Konkuk University, Republic of Korea

"How the surgery-induced transition of reactive astrocytes to stem cell-like phenotypes leads to recurrence of GBM by Cxcl5: hybrid multi-scale approaches"

Glioblastoma multiforme (GBM) is the most aggressive form of brain cancer with a short median survival time. GBM is characterized by the hallmarks of aggressive proliferation and cellular infiltration of normal brain tissue. Tumor cells also interact with many cells including astrocytes and immune cells, and extracellular matrix (ECM) in a tumor microenvironment (TME) via exchanging molecular signals in order to increase survival rates in response to biochemical and biomechanical challenges. miRNAs and their downstream molecules are known to play a pivotal role in regulation of the balance of proliferation and aggressive invasion in response to metabolic stress in the tumour microenvironment (TME).

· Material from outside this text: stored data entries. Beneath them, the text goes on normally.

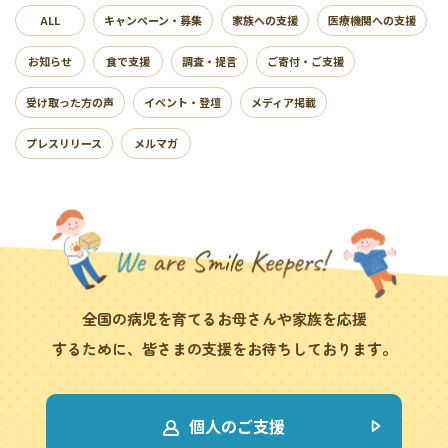
ALL
キャンペーン・募集
家族への支援
医療機関への支援
お知らせ
食で支援
調査・提言
ご寄付・ご支援
受け取った方の声
イベント・登壇
メディア掲載
プレスリリース
メルマガ
全国の病児を育てるお母さんや家族を応援
するために、皆さまの支援をお待ちしております。
個人のご支援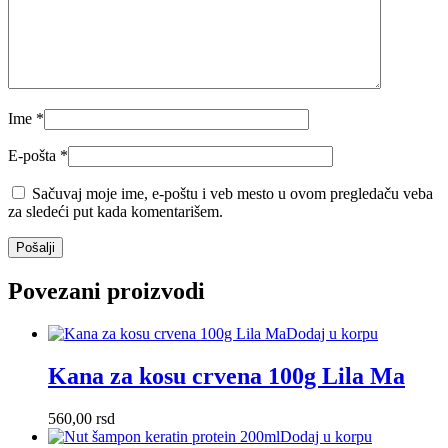
Ime
*
E-pošta
*
Sačuvaj moje ime, e-poštu i veb mesto u ovom pregledaču veba
za sledeći put kada komentarišem.
Povezani proizvodi
Dodaj u korpu
Kana za kosu crvena 100g Lila Ma
560,00
rsd
Dodaj u korpu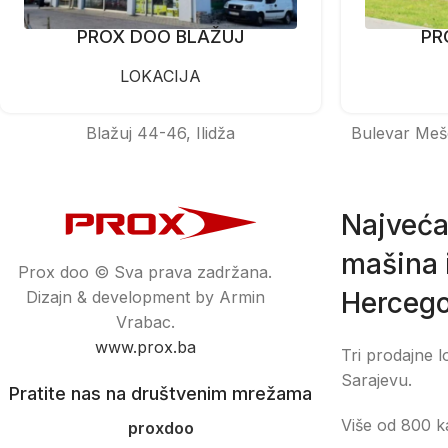
PROX DOO BLAŽUJ
PR
LOKACIJA
Blažuj 44-46, Ilidža
Bulevar Meš
Najveća
mašina i
Prox doo © Sva prava zadržana.
Hercego
Dizajn & development by Armin
Vrabac.
www.prox.ba
Tri prodajne l
Sarajevu.
Pratite nas na društvenim mrežama
Više od 800 ka
proxdoo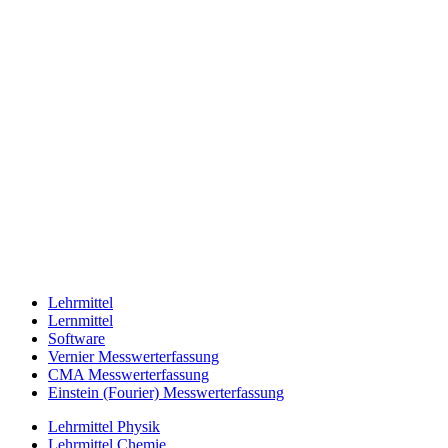
Lehrmittel
Lernmittel
Software
Vernier Messwerterfassung
CMA Messwerterfassung
Einstein (Fourier) Messwerterfassung
Lehrmittel Physik
Lehrmittel Chemie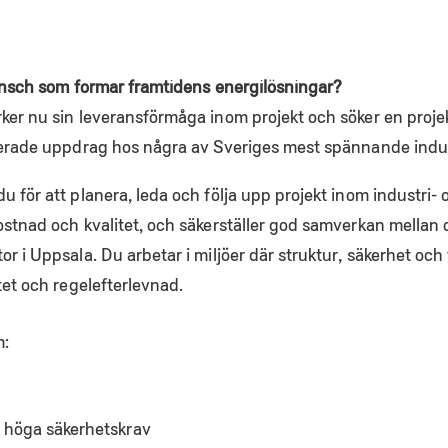
bransch som formar framtidens energilösningar?
ker nu sin leveransförmåga inom projekt och söker en projekt
ncerade uppdrag hos några av Sveriges mest spännande indu
u för att planera, leda och följa upp projekt inom industri- 
ostnad och kvalitet, och säkerställer god samverkan mellan 
or i Uppsala. Du arbetar i miljöer där struktur, säkerhet oc
tet och regelefterlevnad.
m:
 höga säkerhetskrav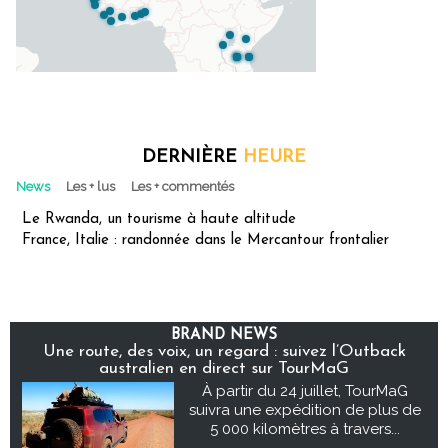
DERNIÈRE
HEURE
News
Les + lus
Les + commentés
Le Rwanda, un tourisme à haute altitude
France, Italie : randonnée dans le Mercantour frontalier
BRAND NEWS
Une route, des voix, un regard : suivez l’Outback
australien en direct sur TourMaG
À partir du 24 juillet, TourMaG
suivra une expédition de plus de
5 000 kilomètres à travers...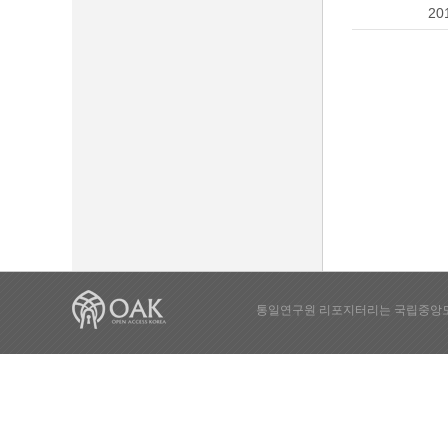
20
통일연구원 리포지터리는 국립중앙도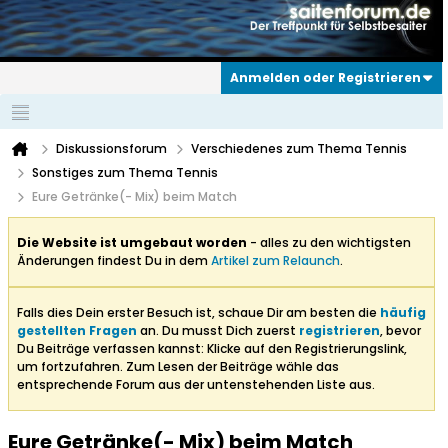
Anmelden oder Registrieren
Diskussionsforum
Verschiedenes zum Thema Tennis
Sonstiges zum Thema Tennis
Eure Getränke(- Mix) beim Match
Die Website ist umgebaut worden
- alles zu den wichtigsten
Änderungen findest Du in dem
Artikel zum Relaunch
.
Falls dies Dein erster Besuch ist, schaue Dir am besten die
häufig
gestellten Fragen
an. Du musst Dich zuerst
registrieren
, bevor
Du Beiträge verfassen kannst: Klicke auf den Registrierungslink,
um fortzufahren. Zum Lesen der Beiträge wähle das
entsprechende Forum aus der untenstehenden Liste aus.
Eure Getränke(- Mix) beim Match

Surgery-induced transition in reactive astrocyte populations can dramatically change the growth and invasion dynamics of GBM cells. In this work, we develop a multi-scale mathematical model of the tumor astrocytes dynamics in response to surgical resection of the primary tumor in TME. The hybrid model takes into account miR-451-LKB1-AMPK-OCT1-mTOR pathway signalling (ODEs), individual cell dynamics of the tumour, reactive astrocytes, stem cell-like astrocytes (lattice-free individual model), and signal transport by diffusible molecules (PDEs). We show how the effects of fluctuating glucose on tumour cell dynamics need to be reprogrammed by taking into account the recent history of glucose variations and an LKB1/OCT1 reciprocal feedback loop, which then determines tumor cell proliferation and migration. The model shows that surgery-induced changes in TME are the important factors for inducing the critical transition from reactive astrocytes to stem cell-like phenotypes. The model illustrates how variations in glucose availability significantly affect the activity of signalling molecules and, in turn, lead to critical cell migration. The model also predicts that (i) microsurgery of a primary tumour induces phenotypical changes in reactive astrocytes and stem cell-like astrocytes promoting tumour cell proliferation and migration by Cxcl5, (ii) this critical transition essentially increases the recurrence potential of GBM and leads to the low survival rate of patients. Finally, we investigated a new anti-tumour strategy by Cxcl5-targeting drugs in order to prevent this critical recurrence of the tumor.